Alex'in transferi epey sancılı olmuştu. Ha geldi, ha gelecek derken o zamanlar "sadece" Brezilya vatandaşı olan Marcio Nobre çalmıştı Kadıköy'ün kapısını. Ardından, Fatih Altaylı'nın efsane köşe yazısı geldi ve nihayet, Belçika'dan gelen gurbetçi Önder Turacı ile birlikte İstanbul'a indi Brezilyalı 10 numara.

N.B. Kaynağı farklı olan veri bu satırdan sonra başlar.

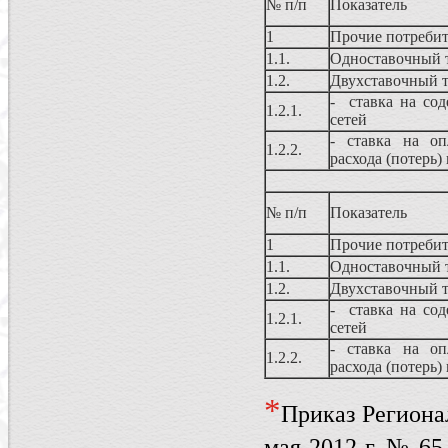
№ п/п
Показатель
1
Прочие потребит
1.1.
Одноставочный 
1.2.
Двухставочный 
- ставка на сод
1.2.1.
сетей
- ставка на оп
1.2.2.
расхода (потерь)
№ п/п
Показатель
1
Прочие потребит
1.1.
Одноставочный 
1.2.
Двухставочный 
- ставка на сод
1.2.1.
сетей
- ставка на оп
1.2.2.
расхода (потерь)
*
Приказ Региона
мая 2012 г. № 6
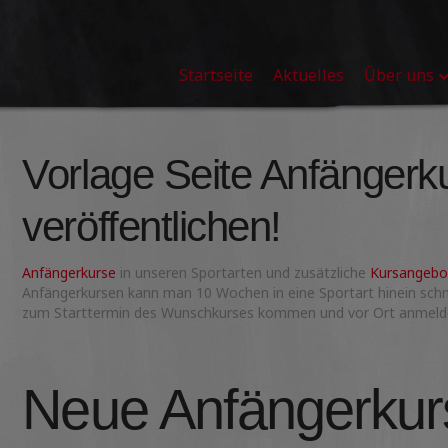
Startseite
Aktuelles
Über uns
Vorlage Seite Anfängerku
veröffentlichen!
Anfängerkurse
in unseren Sportarten und zusätzliche
Kursangebo
Anfängerkursen kann man 10 Wochen in eine Sportart hinein schn
zum Starttermin des Wunschkurses kommen und vor Ort anmeld
Neue Anfängerkur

Son zamanlarda Fenerbahçe, ne Alex'le oluyor, ne de Alex'siz. İşler kötü gittiği an, "Alex modern futbola uymuyor" sanrıları başlıyor. Galibiyetler geldiği zamansa Alex'e "futbol tanrısı" muamelesi yapılıyor. Bu işin ortasını bulmak hayli güç. Gerçi, ülkemizde neyin ortasını bulabildik ki!
Beşiktaş maçından önce Manisaspor karşılaşmasından bahsetmekte yarar var. Fenerbahçe, ilk maçı 2-0 kazanmış ve ciddi rahatlık sağlamıştı. Manisa'da gördük ki bu sonucun tesiriyle sahada yalnızca yürüyen futbolcular var. Bu rehaveti değerlendiren Manisaspor, skoru 1-0'a getirdi. Herkes yeni bir Bursaspor stresi mi yaşanacak derken sahneye Alex çıktı ve olmayacak bir pozisyonda topu filelere göndererek takımını finale taşıdı.
Derbide ise 2. dakikada sahne aldı. Geri kalan 88 dakikada göze batan bir futbol sergilemedi ama 2 dakikalık performansı 88 dakikaya yetti. Zaten skorbord da bu durumu fazlasıyla doğruluyor.
Arsene Wenger'in dediği gibi-ya da her kim söylemişse- 1 Brezilyalı yarar, 2 Brezilyalı karar, 3 Brezilyalı zarar. Tartışılmayacak bir gerçek daha, Fenerbahçe'deki üçüncü Brezilyalı muhakkak ki Bilica.